Hem astrolojik kaynaklar, hem de 30-40 sene önce yazılan kanallıkla iletilen bilgiler, kıymetli filozof ve düşünürlerin bize bıraktıkları kitaplar ve yüzyıllar öncesinde zaten var olan ama bizim “evet şimdi o bilince ilerlemenin zamanı” dediğimiz evrimleşmeyi adresliyor. Bilim de bu sürecin bir parçası. Yine kontrol edilmek ve bazen de içinden çıkılamayan bedensel durumların daha kolay yönetilmesi için fayda sağlayan bir dünya. Her zaman bilim olmalı, sadece evrimleşmeye ihtiyacı var.

Size bu yazının sonunda bir link bırakıyorum. London Real, bir İngiliz kuruluşu olan internet tv platformu. Bundan üç hafta önce David Icke ile yapılan röportaj 7 milyon kişiye ulaşınca ikincisini yapmaya karar veriyorlar ve 2,5 saatlik bir röportaj. Bazen yoruldum, bazen gerildim bazen içim sıkıştı ama seyrettim. David Icke bir komplo teoristi olan bir yazar ve gazeteci, yaklaşık 30 senedir bizim zaman zaman basından okuduğumuz “illüminati” adıyla var olduğu iddia edilen örgütün uzun yıllar öncesinden itibaren bugüne gelinmesinde gerçekleştirilen adımları kendi araştırmaları ve kaynaklarıyla açıklayarak ifade ettiği bir konuşma. İlk röportajı 7 milyon kişi tarafından seyredilmiş o yüzden ikincisi çekilmiş. Konuşmadaki her isim, proje, kuruluş ve gerçekleştiğini iddia ettiği şeyleri internetten bulduğum her kaynaktan araştırdım. Neredeyse dört günümü aldı. Hangi noktaya geldim biliyor musunuz? 🙂

Eğer gerçekten bu teoride anlatıldığı gibi tüm dünyadaki bilgi kaynakları bu insanlar ve bu kuruluşlar tarafından yönetiliyorsa ve neye inanacağımı bu bilgiler belirliyorsa ve bu işin sonu “birilerinin benim tüm bedenimi, aklımı ve hayatımı kontrol edeceği noktaya çıkıyorsa bunun aksini öğrenmek için o zaman tek yol var BİLİNÇ ve FARKINDALIK. Belli ki ispat ile bunu öğrenme şansım yok bu bakış açısıyla bakarsak. Bu arada bahsedilen kişi, kaynak, kuruluşlarla ilgili geride bıraktığım 20 senelik kurumsal hayatımda deneyimlediğim tecrübe ve bilgilerde var. O zaman bu sürecin çıktısı benim için şu:

Ne düşüneceğime ancak ben karar veririm, nasıl bir dünyada yaşamak istediğime ancak ben karar veririm, geleceğimi nasıl yaratacağıma ancak ben karar veririm, seçimlerime sadece ben karar veririm, bedenimle ilgili bir tanıma ancak ben karar veririm, istersem hastalık yaratırım istersem parlayarak dolaşırım, nasıl bir çevrede yaşamak isteyeceğime ancak ben karar veririm, bana hiçbir şeyin dayatılmasına izin verecek bir yaşam kurgulamam; bu kotama yeteri kadar hizmet ettiğime inanıyorum 🙂 Zekâ ve farkındalık seviyem kendim için neyin yapıcı ve katkı sağlayacağına hizmet edecek seviyede; daha fazlasını istiyorsam buna da ben karar veririm.
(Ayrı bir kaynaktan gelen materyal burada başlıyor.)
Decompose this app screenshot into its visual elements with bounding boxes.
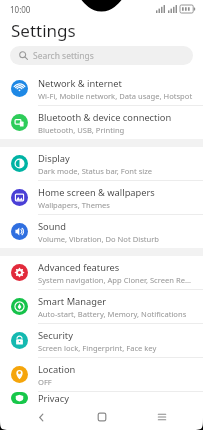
staticText: Screen lock, Fingerprint, Face key: [38, 343, 157, 353]
button[interactable]: Bluetooth & device connection: [0, 106, 203, 139]
staticText: Bluetooth, USB, Printing: [38, 125, 125, 135]
staticText: Dark mode, Status bar, Font size: [38, 166, 153, 176]
staticText: Advanced features: [38, 261, 120, 274]
button[interactable]: Home screen & wallpapers: [0, 181, 203, 214]
staticText: Volume, Vibration, Do Not Disturb: [38, 234, 160, 244]
staticText: Privacy: [38, 392, 70, 404]
button[interactable]: Sound: [0, 215, 203, 248]
button[interactable]: Network & internet: [0, 72, 203, 105]
button[interactable]: Recent apps: [142, 404, 182, 430]
staticText: Auto-start, Battery, Memory, Notificatio…: [38, 309, 187, 319]
staticText: Display: [38, 152, 70, 165]
button[interactable]: Location: [0, 358, 203, 391]
button[interactable]: Home: [82, 404, 122, 430]
staticText: Sound: [38, 220, 66, 233]
staticText: Settings: [11, 19, 76, 42]
button[interactable]: Search settings: [10, 46, 193, 65]
button[interactable]: Privacy: [0, 392, 203, 404]
button[interactable]: Security: [0, 324, 203, 357]
button[interactable]: Display: [0, 147, 203, 180]
staticText: Security: [38, 329, 73, 342]
staticText: Network & internet: [38, 77, 122, 90]
staticText: Search settings: [33, 50, 94, 62]
button[interactable]: Smart Manager: [0, 290, 203, 323]
staticText: Bluetooth & device connection: [38, 111, 172, 124]
staticText: 10:00: [10, 4, 31, 15]
staticText: OFF: [38, 377, 52, 387]
staticText: Location: [38, 363, 76, 376]
staticText: Wallpapers, Themes: [38, 200, 110, 210]
staticText: Home screen & wallpapers: [38, 186, 155, 199]
staticText: Wi-Fi, Mobile network, Data usage, Hotsp…: [38, 91, 193, 101]
staticText: Smart Manager: [38, 295, 107, 308]
staticText: System navigation, App Cloner, Screen Re…: [38, 275, 191, 285]
button[interactable]: Advanced features: [0, 256, 203, 289]
button[interactable]: Back: [21, 404, 61, 430]
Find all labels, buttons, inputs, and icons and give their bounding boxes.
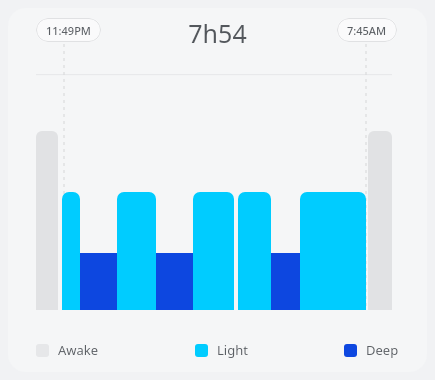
button[interactable]: Light <box>195 339 248 361</box>
button[interactable]: Sleep stages chart <box>0 0 435 380</box>
staticText: 7:45AM <box>347 23 387 38</box>
staticText: Deep <box>366 341 399 359</box>
staticText: 7h54 <box>188 16 247 50</box>
staticText: 11:49PM <box>46 23 91 38</box>
staticText: Awake <box>58 341 99 359</box>
button[interactable]: 7:45AM <box>337 18 397 42</box>
button[interactable]: Awake <box>36 339 99 361</box>
staticText: Light <box>217 341 248 359</box>
button[interactable]: 11:49PM <box>36 18 101 42</box>
button[interactable]: Deep <box>344 339 399 361</box>
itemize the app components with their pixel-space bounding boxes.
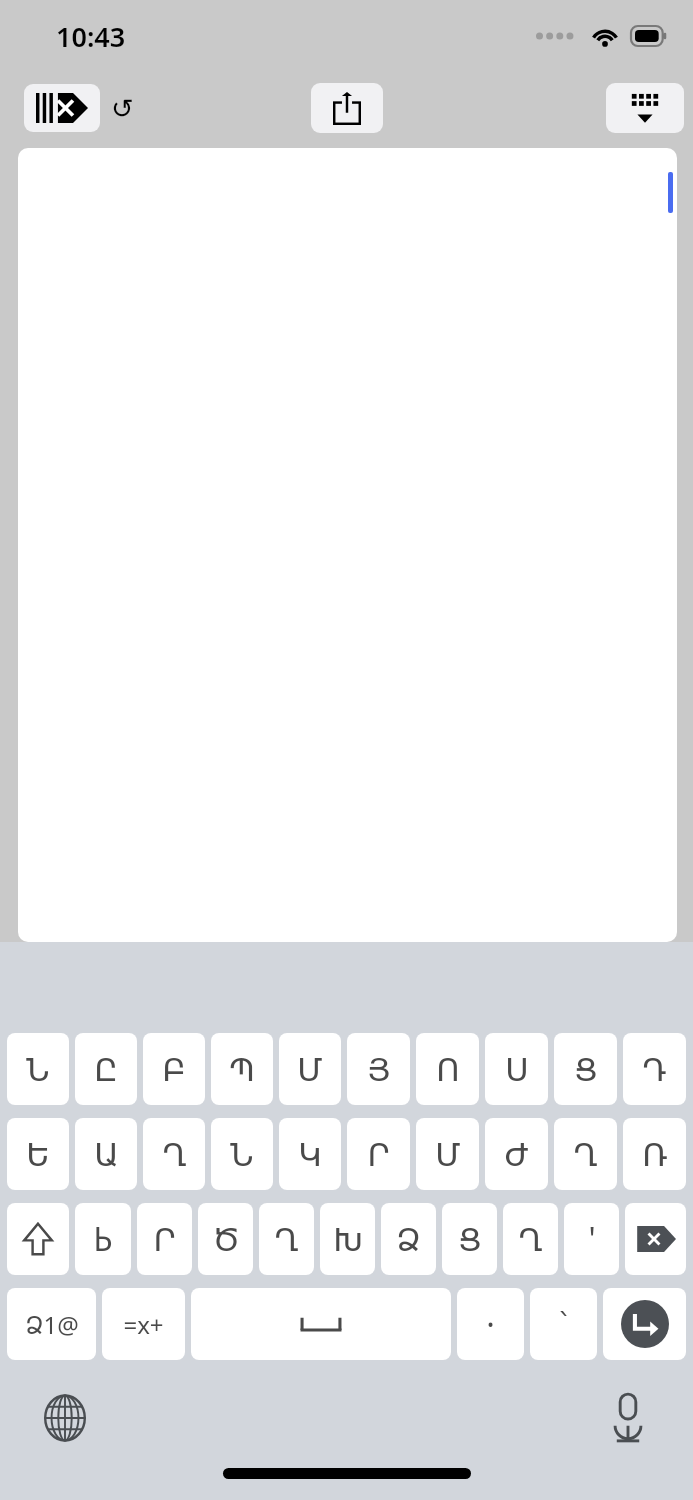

Din, dil, ırk, sosyal ve finansal statü kriterleriyle kontrol edilen, kurgulanan yaşamın bizi getirdiği bugüne bakarsak insanlığın ve sevginin gelişimini de gözlemleyebilirsiniz. Seçimim, bu bilinç seviyesine gelecek ya da gelmiş, korkuyla yönetilmeye “evet” demeyecek, içindeki resim ne olursa olsun çözümünü yaratabilecek, yapıcı zihin ve ruhlarla yeniçağa yani 2021’e hazırlanmaya devam. Bunun dışında kalanlara da saygım sonsuz ve kalbim sonuna kadar açık. 7.44 milyar popülasyonda elbet yeniçağı yaratacak ciddi bir kitle olduğuna inanıyorum ve zaten olduğunu da biliyorum. Çünkü UYANIŞ başladı. Uyanışın kendini büyütmesi karşısında sizi aşağı çekecek herhangi bir komplo teorisi ya da ekonomik kriz yok inanın. Çünkü eğer o teoriler gerçekse ve bu ekonomik resimler oluştuysa bu insanlığın korkularının yönetilmesiyle oluştu. Ve tek korkuları bizim UYANIŞIMIZ.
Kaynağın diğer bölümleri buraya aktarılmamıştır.